One of the simplest things you can do for your health is to get enough sleep, say experts. Unfortunately, many people have difficulty sleeping, making this seem like a simple task, but it can be anything but.
The average adults sleeps about six hours and 55 minutes per night during the week, and 15 percent of adults sleep less than six hours per night.
“Lack of sleep can take a significant toll on your overall health and interfere with some of your daily activities,” said Dr. Michael Thorpy, director of the Sleep-Wake Disorders Center at the Montefiore Medical Center in New York.
Almost everybody has trouble sleeping now and then, but many experience significant problems getting to sleep or continually wake up in the middle of the night.
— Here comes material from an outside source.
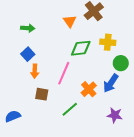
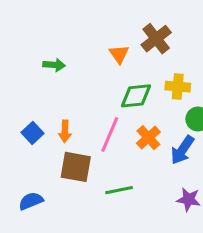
blue square: (28, 54) -> (32, 133), moved
orange cross: (89, 89) -> (148, 138), moved
brown square: (42, 94) -> (76, 167), size x1.5
green line: (70, 109) -> (119, 190), turned 30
Such problems may be clinical symptoms of insomnia. According to the National Sleep Foundation, if you have trouble falling asleep at night, or staying asleep, or you wake up in the morning feeling unrefreshed, you may be suffering from insomnia.
Insomnia can affect people in different ways. Some sufferers have trouble initially getting to sleep, while others wake up in the middle of the night and have difficulty falling back asleep.
To help you get better sleep, Dr. Thorpy suggests these simple tips:
* Set and stick to a sleep schedule. Establish a regular bedtime and wake time.
* Set aside time at night to “wind down.” Spend some quiet time before bedtime. Such activities as watching TV, using the computer or working right before bedtime, or in the bedroom, can make it harder to fall asleep.
* Avoid caffeine and alcohol before bed.
* Exercise regularly. Just don’t exercise rigorously near bedtime, and check with your doctor before starting an exercise regimen.
* Don’t clock-watch. If you awaken in the middle of the night and stay in bed, don’t lie there staring at the clock. And don’t watch TV or use your laptop or cell phone, because these technologies stimulate the brain, making it tougher to fall back to sleep.
If these tips don’t help, speak with your healthcare professional to help determine whether you are suffering from insomnia and require treatment.